Objective-The impact of glucocorticoids and mineralocorticoids on chronic otitis media (COM) in toll-like receptor 4-deficient C3H/HeJ mice was investigated.Study Design-To evaluate control of COM by steroids with differences in their antiinflammatory (prednisolone, dexamethasone), and fluid absorption functions (fludrocortisone, aldosterone). A minimum sample size of 5 animals for each group was required based on power analysis calculations.
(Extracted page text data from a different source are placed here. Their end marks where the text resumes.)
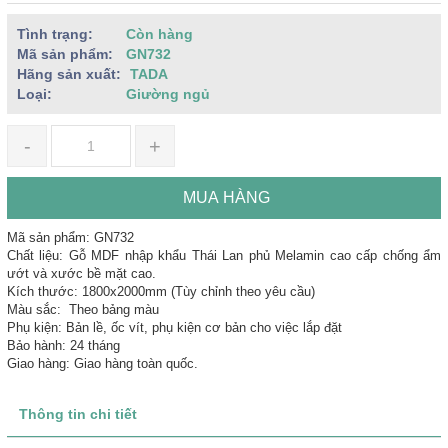
Tình trạng:
Còn hàng
Mã sản phẩm:
GN732
Hãng sản xuất:
TADA
Loại:
Giường ngủ
-
+
MUA HÀNG
Mã sản phẩm: GN732
Chất liệu: Gỗ MDF nhập khẩu Thái Lan phủ Melamin cao cấp chống ẩm
ướt và xước bề mặt cao.
Kích thước: 1800x2000mm (Tùy chỉnh theo yêu cầu)
Màu sắc: Theo bảng màu
Phụ kiện: Bản lề, ốc vít, phụ kiện cơ bản cho việc lắp đặt
Bảo hành: 24 tháng
Giao hàng: Giao hàng toàn quốc.
Thông tin chi tiết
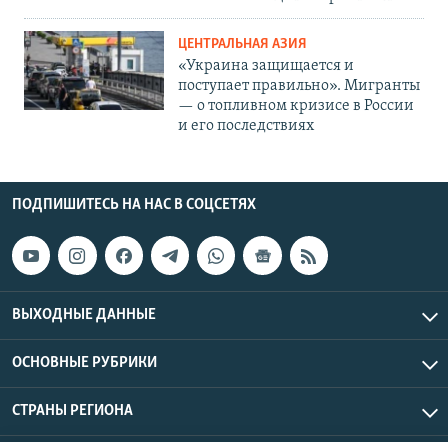
ЦЕНТРАЛЬНАЯ АЗИЯ
«Украина защищается и
поступает правильно». Мигранты
— о топливном кризисе в России
и его последствиях
ПОДПИШИТЕСЬ НА НАС В СОЦСЕТЯХ
ВЫХОДНЫЕ ДАННЫЕ
ОСНОВНЫЕ РУБРИКИ
СТРАНЫ РЕГИОНА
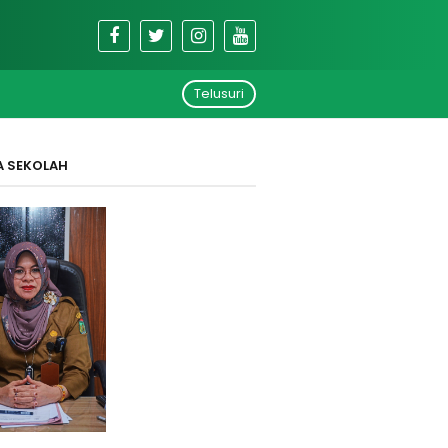
Telusuri
A SEKOLAH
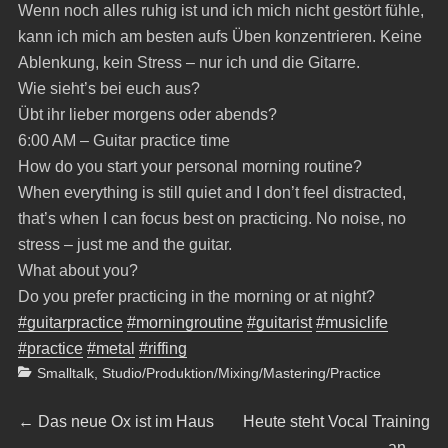
Wenn noch alles ruhig ist und ich mich nicht gestört fühle,
kann ich mich am besten aufs Üben konzentrieren. Keine
Ablenkung, kein Stress – nur ich und die Gitarre.
Wie sieht’s bei euch aus?
Übt ihr lieber morgens oder abends?
6:00 AM – Guitar practice time
How do you start your personal morning routine?
When everything is still quiet and I don’t feel distracted,
that’s when I can focus best on practicing. No noise, no
stress – just me and the guitar.
What about you?
Do you prefer practicing in the morning or at night?
#guitarpractice
#morningroutine
#guitarist
#musiclife
#practice
#metal
#riffing
Categories
Smalltalk
,
Studio/Produktion/Mixing/Mastering/Practice
Beitragsnavigation
Previous
Next
←
Das neue Ox ist im Haus
Heute steht Vocal Training
post:
post:
an.
→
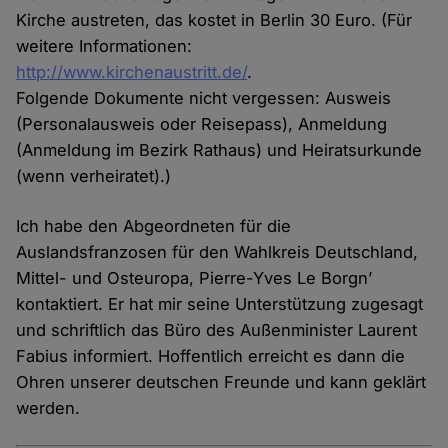
Kirche austreten, das kostet in Berlin 30 Euro. (Für
weitere Informationen:
http://www.kirchenaustritt.de/
.
Folgende Dokumente nicht vergessen: Ausweis
(Personalausweis oder Reisepass), Anmeldung
(Anmeldung im Bezirk Rathaus) und Heiratsurkunde
(wenn verheiratet).)
Ich habe den Abgeordneten für die
Auslandsfranzosen für den Wahlkreis Deutschland,
Mittel- und Osteuropa, Pierre-Yves Le Borgn’
kontaktiert. Er hat mir seine Unterstützung zugesagt
und schriftlich das Büro des Außenminister Laurent
Fabius informiert. Hoffentlich erreicht es dann die
Ohren unserer deutschen Freunde und kann geklärt
werden.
Sample sizes ranged from 7-17 mice per treatment group.Subjects and Methods-ABR thresholds were performed at baseline, 2 weeks and 4 weeks. Histopathology was evaluated on all mice ears at the end of the study.Results-ANOVA of ABR threshold change showed significant treatment effects (p <0.05) by both steroid types at all time intervals and ABR frequencies except 4 weeks/8 kHz. Histologic assessment showed prednisolone-treated mice had a higher rate of clearance of middle and inner ear inflammation (62%) than control mice (4%).Conclusion-It was concluded that steroid treatments can improve the physiology of chronic middle and inner ear disease seen with COM.